Bottom line, a teacher will be able to teach you just as well, injured or not.


----------



## Sarah

Depends...people learn in different ways, one student may be fine with verbal instructions a description of the tech...Others may require a demonstration or need to have the move done on them to ensure they are doing it correctly...

I fall into the later, you can explain till your blue in the face....show me!

That being said, I do agree that a good instructor should be able to still teach while injured etc...as long as he has the assistance of a good senior to help demonstrate.


----------



## tradrockrat

Being a school teacher as well as a MA instructor, I have learned many valuble things in my studies that most MA instructiors never take the time to learn.  This is a huge mistake. 

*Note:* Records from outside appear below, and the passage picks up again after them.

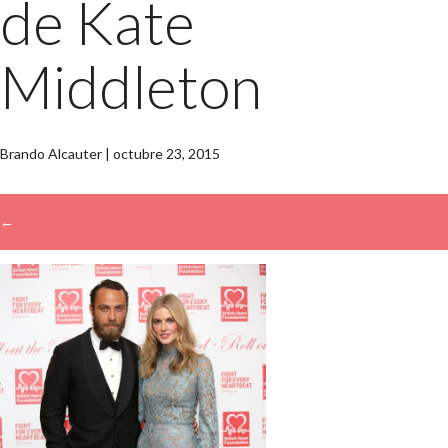
de Kate
Middleton
Brando Alcauter
|
octubre 23, 2015
←
→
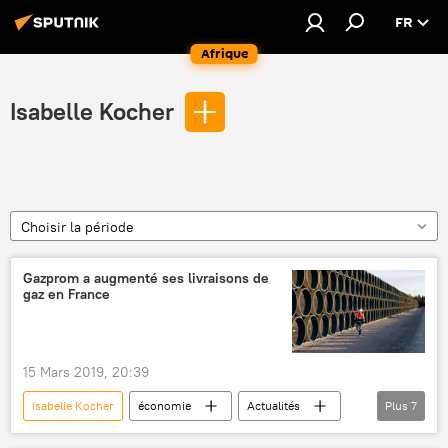
FR
Afrique
Isabelle Kocher
Choisir la période
Gazprom a augmenté ses livraisons de
gaz en France
15 Mars 2019, 20:39
Isabelle Kocher
économie
Actualités
Plus
7
Russie
France
Alexeï Miller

Take, for example, what we are discussing right now - learning modalities. 
There is a WHOLE LOT of research and theories about learning modalities out there for an instructor to educate him or herself with.

A good teacher wil use all modalities in his / her lesson plans - and BTW, if your instructor doesn't have lessons planned in advance, they are wasting your time - literally, as they come up with off the cuff activities and repetitive exercises that don't build on previous training.

A brilliant man named Gardner listed and defined several learning modalities that we as educators need to account for in our teaching style. 
They are:
linguistic
logical
musical
spatial
kinesthetic
interpersonal
intrapersonal
naturalist.

If you are an instructor, and don't know the definition of these learning modalities and cannot recognize them in your students, I challenge you to educate yourself on them.  You will find that they greatly help in your every day teaching.


----------



## Grenadier

The MMA kid! said:
			
		

> has anyone else seen these old, vintage- blackbelts?


 
Unfortunately, yes.  

Some kids will be wearing belts that are ragged, torn, etc.  While a few of them might have been given one of their instructors' old belts (a great honor), the vast majority of the kids wearing ragged black belts probably dumped theirs in the washer and dryer for dozens of cycles, or even took a metal file to their belts.  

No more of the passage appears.